··· Exercise materials ···

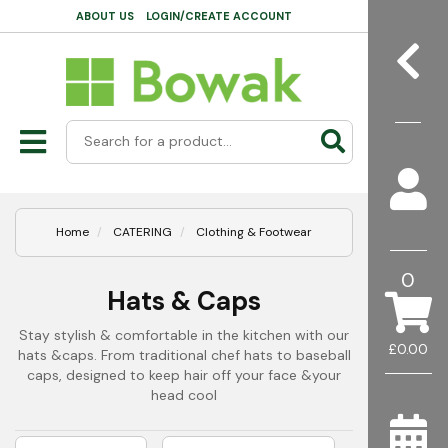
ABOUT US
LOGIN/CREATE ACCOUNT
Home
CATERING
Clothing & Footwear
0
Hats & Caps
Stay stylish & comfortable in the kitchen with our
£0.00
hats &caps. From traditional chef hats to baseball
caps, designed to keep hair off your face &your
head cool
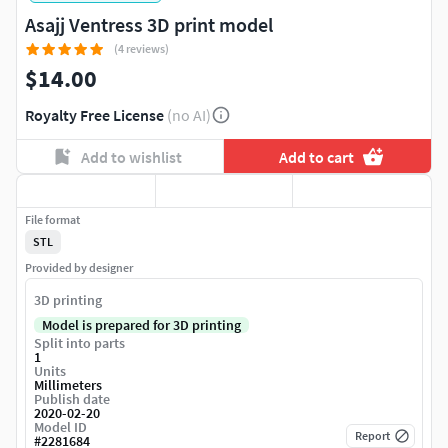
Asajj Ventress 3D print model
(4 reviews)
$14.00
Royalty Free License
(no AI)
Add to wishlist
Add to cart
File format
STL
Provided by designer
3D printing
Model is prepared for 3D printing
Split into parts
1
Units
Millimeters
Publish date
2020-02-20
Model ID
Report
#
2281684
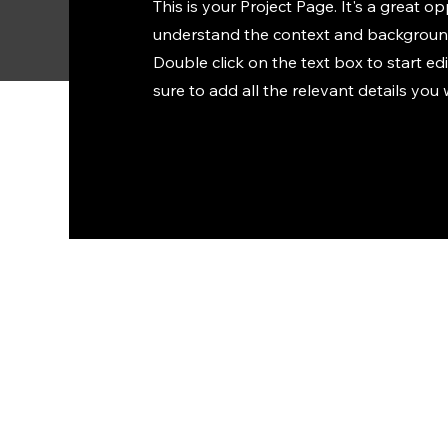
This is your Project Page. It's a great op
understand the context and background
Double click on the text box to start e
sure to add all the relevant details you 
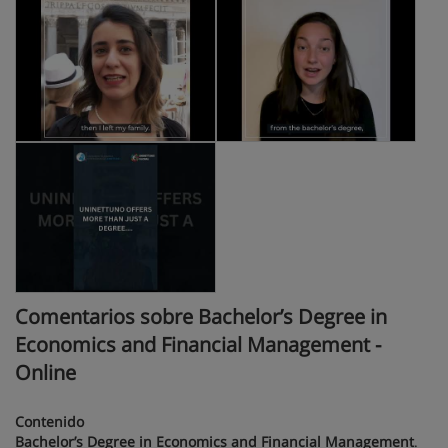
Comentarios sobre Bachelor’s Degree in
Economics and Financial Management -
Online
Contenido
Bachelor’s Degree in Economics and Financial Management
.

···
··· Exercise materials ···

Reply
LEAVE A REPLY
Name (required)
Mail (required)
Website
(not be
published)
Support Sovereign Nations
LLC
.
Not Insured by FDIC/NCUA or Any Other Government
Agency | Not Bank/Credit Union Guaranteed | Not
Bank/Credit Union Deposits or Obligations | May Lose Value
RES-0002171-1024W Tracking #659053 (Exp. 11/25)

···

> Work instructions:
Report each line of the entries where the word "Economics" occurs.

> Your response:
Economics and Financial Management -
Bachelor’s Degree in Economics and Financial Management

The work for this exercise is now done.